The Name Game
I had to go to the dictionary the other day when I received a book with the title of “These Are the Names: Studies in Jewish Onomastics.” “Onomastics,” it turns out (from Greek onoma, “name”), is “the study of the origin of names.” Published by Bar-Ilan University Press in Israel, “These Are the Names” is Volume 4 of a series.
Onomastics is a fascinating subject. No other element of language is taken by us as personally as names. And Jewish names are especially fascinating, because the story they tell is not only personal, but also collective. It is the story of a wandering people and of how it has managed over the centuries to remain itself while at the same time being influenced by, and adapting to, the peoples among whim it lived. Volume 4 of “These Are the Names” traces aspects of this story in a variety of places, such as Eastern Europe, Greece, America and even China.
The Chinese-Jewish names, a list of which appears in Aaron Demsky’s “Some Reflections on the Names of the Jews of Kaifeng,” are the most interesting, because they demonstrate how even when Jews have ended up in the most far-flung and isolated places, they have used naming strategies similar to those of Jews elsewhere. These include:
1) Retaining distinctively Hebrew first names while taking last or family names from the linguistic environment. Thus, just as Jews in Eastern Europe generally had biblical or rabbinic given names but Germanic or Slavic surnames like Goldberg, Rosenbaum, Rabinowitz and so on, the Jews of Kaifeng (a city 500 kilometers south of Beijing, in which there was an active Jewish community from at least as early as the 12th century C.E. through the 19th) had Chinese last names like Li, Zhao and Jin, but more often than not, Jewish first names like Abraham, Jacob and Akiva.
2) In the same way that an American Jew whose Hebrew name is Yosef will write and say it as Joseph in English, the Jews of Kaifeng Sinicized their Hebrew names. Although a Jew named Abraham was presumably called up to the Torah as Avraham, he was A-wu-lo-han to his acquaintances. Similarly, Aharon or Aaron was A-ho-lien, Ya’akov or Jacob Ya-ho-chue-wu, and Yehoshua or Joshua, Yueh-shu-wo.
3) While Jewish men in Kaifeng sometimes had non-Hebraic first names, this was a more common practice with women, no doubt because they were not called up to the Torah and did not need Hebrew names for ritual purposes. This, too, has been true of Jews elsewhere. For every non-Hebraically named man like Feybush or Velvl in Eastern Europe, for example, there were several non-Hebraically named women like Breyndl, Blime, Gitl or Perl.
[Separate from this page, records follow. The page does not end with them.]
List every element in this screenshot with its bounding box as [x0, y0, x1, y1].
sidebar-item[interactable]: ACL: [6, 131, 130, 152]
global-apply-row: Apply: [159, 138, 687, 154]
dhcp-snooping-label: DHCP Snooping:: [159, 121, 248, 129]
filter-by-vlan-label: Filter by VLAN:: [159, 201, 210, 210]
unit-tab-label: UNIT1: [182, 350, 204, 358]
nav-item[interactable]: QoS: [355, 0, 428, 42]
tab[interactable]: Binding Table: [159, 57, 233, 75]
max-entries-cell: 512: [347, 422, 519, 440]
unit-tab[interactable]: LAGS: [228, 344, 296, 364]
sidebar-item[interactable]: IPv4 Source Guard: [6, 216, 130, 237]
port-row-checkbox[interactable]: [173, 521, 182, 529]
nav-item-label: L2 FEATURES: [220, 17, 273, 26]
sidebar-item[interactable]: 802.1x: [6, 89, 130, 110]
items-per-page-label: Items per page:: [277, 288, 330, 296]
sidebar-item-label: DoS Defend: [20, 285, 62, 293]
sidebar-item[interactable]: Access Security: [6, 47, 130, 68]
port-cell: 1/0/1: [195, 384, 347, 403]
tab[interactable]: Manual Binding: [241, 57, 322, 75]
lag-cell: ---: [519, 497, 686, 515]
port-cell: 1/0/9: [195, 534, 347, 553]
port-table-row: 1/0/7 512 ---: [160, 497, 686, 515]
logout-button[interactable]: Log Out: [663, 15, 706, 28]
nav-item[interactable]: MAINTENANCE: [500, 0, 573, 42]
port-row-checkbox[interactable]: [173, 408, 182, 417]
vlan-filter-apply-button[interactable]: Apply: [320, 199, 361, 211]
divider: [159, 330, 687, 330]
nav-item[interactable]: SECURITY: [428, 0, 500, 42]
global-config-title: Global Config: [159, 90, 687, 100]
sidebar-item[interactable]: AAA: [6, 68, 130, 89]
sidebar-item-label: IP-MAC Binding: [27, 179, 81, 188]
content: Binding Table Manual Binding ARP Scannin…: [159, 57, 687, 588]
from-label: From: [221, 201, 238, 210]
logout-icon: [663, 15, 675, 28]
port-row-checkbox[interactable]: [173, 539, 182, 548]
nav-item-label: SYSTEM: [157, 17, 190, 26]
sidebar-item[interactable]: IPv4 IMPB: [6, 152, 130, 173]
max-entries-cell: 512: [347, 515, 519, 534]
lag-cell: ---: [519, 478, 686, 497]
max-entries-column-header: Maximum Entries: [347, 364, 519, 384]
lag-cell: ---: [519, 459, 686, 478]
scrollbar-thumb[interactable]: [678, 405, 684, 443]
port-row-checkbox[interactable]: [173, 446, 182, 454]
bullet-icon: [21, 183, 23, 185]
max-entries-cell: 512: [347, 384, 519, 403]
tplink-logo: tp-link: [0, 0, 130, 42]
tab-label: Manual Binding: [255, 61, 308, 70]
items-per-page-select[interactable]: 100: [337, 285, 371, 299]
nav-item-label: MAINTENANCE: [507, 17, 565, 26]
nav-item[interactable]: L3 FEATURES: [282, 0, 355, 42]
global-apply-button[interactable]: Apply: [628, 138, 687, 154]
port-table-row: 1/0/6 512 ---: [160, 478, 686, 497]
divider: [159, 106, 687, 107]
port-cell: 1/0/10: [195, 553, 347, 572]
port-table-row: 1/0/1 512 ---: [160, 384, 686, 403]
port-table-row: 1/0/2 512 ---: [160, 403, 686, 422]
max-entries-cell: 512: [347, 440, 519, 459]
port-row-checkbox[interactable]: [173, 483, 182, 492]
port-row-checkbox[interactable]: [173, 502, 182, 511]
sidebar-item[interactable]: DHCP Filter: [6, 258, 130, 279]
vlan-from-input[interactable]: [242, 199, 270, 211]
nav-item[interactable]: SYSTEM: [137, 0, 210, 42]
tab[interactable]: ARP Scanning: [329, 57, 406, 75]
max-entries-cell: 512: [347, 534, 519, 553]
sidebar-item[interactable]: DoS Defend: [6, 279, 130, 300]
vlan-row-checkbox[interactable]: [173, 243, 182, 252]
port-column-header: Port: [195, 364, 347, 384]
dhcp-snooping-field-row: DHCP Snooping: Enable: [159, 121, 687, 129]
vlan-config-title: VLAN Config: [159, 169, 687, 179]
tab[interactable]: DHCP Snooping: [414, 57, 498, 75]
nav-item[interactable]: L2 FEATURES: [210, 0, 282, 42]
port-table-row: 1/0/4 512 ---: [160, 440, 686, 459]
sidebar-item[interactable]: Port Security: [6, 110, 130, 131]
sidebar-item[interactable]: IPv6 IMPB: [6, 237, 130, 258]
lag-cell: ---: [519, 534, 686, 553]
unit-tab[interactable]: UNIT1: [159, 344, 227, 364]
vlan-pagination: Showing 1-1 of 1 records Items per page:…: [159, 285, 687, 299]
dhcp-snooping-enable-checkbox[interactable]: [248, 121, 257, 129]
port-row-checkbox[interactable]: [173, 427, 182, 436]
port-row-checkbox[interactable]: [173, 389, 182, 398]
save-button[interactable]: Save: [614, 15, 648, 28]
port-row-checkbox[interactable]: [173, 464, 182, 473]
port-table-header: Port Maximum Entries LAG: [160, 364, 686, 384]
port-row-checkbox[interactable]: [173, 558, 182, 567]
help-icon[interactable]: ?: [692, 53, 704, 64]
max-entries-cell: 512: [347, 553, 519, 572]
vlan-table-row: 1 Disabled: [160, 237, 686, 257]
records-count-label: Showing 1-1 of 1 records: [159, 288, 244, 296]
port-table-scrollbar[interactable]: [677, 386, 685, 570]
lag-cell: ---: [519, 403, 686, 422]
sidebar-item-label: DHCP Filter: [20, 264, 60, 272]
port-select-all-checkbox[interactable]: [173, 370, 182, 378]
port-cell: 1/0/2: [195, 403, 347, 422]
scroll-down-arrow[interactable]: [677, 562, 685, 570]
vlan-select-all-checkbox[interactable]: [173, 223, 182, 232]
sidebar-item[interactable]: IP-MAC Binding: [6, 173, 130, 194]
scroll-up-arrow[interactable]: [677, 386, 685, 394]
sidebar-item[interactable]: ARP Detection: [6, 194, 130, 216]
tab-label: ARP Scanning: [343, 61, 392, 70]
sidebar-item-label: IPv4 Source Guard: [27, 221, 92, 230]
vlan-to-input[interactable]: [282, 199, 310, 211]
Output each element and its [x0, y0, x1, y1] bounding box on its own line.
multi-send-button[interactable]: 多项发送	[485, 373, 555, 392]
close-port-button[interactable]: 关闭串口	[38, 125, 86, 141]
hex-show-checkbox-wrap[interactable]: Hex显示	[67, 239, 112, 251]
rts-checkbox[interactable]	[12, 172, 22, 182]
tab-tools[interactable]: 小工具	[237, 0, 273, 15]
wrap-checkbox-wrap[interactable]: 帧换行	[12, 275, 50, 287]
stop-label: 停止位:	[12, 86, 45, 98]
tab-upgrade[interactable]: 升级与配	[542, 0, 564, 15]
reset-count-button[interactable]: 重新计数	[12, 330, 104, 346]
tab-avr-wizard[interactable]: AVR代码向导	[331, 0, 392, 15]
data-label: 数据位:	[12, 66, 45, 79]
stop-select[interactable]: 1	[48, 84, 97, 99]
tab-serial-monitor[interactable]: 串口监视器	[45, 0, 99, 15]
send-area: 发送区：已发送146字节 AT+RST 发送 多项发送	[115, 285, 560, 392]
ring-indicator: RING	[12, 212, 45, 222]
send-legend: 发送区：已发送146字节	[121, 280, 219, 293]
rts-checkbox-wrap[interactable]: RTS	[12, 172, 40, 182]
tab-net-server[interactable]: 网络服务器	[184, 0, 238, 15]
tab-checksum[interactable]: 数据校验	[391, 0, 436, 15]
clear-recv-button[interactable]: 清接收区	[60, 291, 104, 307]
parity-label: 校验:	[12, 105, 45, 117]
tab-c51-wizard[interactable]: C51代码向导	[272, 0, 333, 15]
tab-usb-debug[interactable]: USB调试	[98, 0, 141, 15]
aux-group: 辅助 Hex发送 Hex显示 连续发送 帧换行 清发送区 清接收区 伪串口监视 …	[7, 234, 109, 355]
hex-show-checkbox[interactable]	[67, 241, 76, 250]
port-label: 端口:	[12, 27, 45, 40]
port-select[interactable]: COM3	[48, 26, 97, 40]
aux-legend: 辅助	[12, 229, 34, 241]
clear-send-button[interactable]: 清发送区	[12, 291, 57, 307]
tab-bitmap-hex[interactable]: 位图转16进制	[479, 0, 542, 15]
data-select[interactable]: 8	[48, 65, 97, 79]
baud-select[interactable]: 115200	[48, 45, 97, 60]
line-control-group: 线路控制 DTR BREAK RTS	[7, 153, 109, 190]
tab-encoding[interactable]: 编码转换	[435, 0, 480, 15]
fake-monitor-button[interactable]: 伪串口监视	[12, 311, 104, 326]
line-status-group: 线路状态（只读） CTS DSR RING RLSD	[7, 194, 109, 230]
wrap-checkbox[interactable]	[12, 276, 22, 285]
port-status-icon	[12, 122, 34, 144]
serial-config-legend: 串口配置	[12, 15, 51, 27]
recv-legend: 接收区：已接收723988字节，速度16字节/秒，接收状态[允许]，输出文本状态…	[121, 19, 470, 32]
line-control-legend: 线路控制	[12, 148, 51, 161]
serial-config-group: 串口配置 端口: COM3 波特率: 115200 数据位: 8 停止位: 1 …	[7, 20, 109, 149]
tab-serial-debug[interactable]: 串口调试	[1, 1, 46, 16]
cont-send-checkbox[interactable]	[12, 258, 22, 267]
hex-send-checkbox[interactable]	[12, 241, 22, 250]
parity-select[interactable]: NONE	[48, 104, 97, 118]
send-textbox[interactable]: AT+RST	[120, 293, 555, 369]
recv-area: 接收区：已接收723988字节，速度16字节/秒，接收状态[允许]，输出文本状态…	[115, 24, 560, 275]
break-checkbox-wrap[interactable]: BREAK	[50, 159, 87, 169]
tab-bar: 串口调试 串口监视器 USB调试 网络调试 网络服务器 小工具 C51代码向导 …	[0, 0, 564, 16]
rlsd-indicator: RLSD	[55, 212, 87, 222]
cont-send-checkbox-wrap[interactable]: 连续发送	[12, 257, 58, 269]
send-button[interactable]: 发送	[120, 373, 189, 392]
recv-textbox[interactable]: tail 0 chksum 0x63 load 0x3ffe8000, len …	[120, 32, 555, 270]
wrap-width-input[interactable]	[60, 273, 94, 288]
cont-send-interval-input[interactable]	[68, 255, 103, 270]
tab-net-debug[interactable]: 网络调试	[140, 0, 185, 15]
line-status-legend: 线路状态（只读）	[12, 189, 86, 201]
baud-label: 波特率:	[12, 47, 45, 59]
4) Even when giving their children non-Hebraic first names, Kaifeng Jews almost always used traditional names of their own, taken from non-Chinese languages like Persian or Arabic –– a reflection of the community’s origins in the Middle East. Similarly, non-Hebraic first names among Jews in Slavic countries were distinctively Jewish ones that had sometimes been preserved for centuries from distant lands, such as the Spanish-derived Shprintze (from Esperanza) for a woman, or Shne’ur (from Spanish Senyor) for a man. And as such names often were handed down by naming grandchildren after their grandparents, this was the case in Kaifeng.
What Demsky’s article does not make clear is whether Chinese Jews sometimes had two first names — a Hebrew one for ritual purposes and a Chinese one for social ones — and if they did, whether the latter was chosen because it resembled or began like the former. This is, of course, a common pattern among American Jews, as in paired names like Moshe and Milton, Brokheh and Bertha — or, more contemporaneously, Baruch and Brett, Melissa and Malka. Indeed, the progressive assimilation of Eastern-European Jews in American society can be tracked by the way in which immigrant Jews first kept the same Hebrew name for ritual and social purposes, so the synagogue’s Shlomo was Shloyme to his friends; next, had American-born children who were Shlomo in the synagogue and Solomon or Sol outside of it; then grandchildren who were Shlomo and Steven; and finally, great-grandchildren who were just plain Steven with no Hebrew name at all.
And yet, as Stanley Lieberson points out in an essay on “Jewish Names and the Names of Jews” in the United States, there has been for several decades a return to biblical names among Jews and non-Jews alike. Names like David, Daniel, Adam, Jonathan, Joshua, Aaron, Joseph, Jacob and Samuel for men, and Sarah, Rebecca, Deborah and Ruth for women, are increasingly popular — a trend, Lieberson believes, that began in some cases among Jews and spread from them to gentiles. This does not, according to him, have anything to do with a counter-assimilatory trend. On the contrary: It is a “paradox” explained by “the greater acceptance of Jews in the nation. As Jews become more assimilated, they return to names that have long been largely neglected. This also creates a fashionable appeal to the non-Jewish population, and at the same time, the Jews continue toward increasing integration into the larger population.” In other words, although Shloyme’s great-great-grandchild may once again be Solomon, this doesn’t mean he’s also gone back to being Shlomo in shul on shabbes.